» **PROBLEM**
Among the lines below, copy exactly those from the one with "Terrain est la" through the one with "de Permis de construire", counting both ends.

» **AVAILABLE DATA**
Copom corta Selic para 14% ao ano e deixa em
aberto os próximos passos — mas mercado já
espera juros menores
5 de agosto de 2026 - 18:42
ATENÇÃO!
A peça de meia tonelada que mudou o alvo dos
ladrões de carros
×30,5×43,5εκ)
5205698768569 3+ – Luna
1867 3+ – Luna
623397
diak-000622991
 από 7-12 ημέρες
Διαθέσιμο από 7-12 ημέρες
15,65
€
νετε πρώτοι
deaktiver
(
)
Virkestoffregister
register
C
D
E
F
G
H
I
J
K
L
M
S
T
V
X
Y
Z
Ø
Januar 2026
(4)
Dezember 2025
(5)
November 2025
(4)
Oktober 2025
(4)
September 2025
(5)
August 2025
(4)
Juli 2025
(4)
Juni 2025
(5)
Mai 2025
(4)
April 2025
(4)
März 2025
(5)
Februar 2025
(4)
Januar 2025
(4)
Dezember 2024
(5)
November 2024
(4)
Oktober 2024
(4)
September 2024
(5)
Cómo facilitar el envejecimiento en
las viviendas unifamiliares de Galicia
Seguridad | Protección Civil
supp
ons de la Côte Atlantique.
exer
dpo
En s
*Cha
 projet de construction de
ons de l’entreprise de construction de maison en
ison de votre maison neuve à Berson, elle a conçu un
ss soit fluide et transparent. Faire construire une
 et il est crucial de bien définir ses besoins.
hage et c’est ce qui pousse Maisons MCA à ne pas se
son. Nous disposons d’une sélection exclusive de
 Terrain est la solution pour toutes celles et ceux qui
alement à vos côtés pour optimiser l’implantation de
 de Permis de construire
---
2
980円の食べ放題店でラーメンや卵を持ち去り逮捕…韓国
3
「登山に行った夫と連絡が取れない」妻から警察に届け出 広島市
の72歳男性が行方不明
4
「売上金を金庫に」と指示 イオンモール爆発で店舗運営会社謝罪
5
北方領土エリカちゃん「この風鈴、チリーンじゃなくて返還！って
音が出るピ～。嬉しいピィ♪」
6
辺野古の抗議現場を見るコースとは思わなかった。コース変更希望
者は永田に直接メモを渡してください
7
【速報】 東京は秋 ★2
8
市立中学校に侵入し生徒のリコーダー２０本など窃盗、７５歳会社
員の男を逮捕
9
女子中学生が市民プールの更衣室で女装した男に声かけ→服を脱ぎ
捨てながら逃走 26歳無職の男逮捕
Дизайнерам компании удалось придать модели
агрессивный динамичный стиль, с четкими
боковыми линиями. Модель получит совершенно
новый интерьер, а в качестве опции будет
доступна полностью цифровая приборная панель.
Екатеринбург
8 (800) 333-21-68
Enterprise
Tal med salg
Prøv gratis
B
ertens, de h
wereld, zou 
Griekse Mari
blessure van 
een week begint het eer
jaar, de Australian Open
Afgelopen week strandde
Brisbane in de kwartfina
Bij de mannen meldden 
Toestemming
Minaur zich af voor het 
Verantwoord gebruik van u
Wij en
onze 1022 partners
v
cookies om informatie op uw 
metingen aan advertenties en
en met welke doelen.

» **RESPONSE TO THE TASK**
 Terrain est la solution pour toutes celles et ceux qui
alement à vos côtés pour optimiser l’implantation de
 de Permis de construire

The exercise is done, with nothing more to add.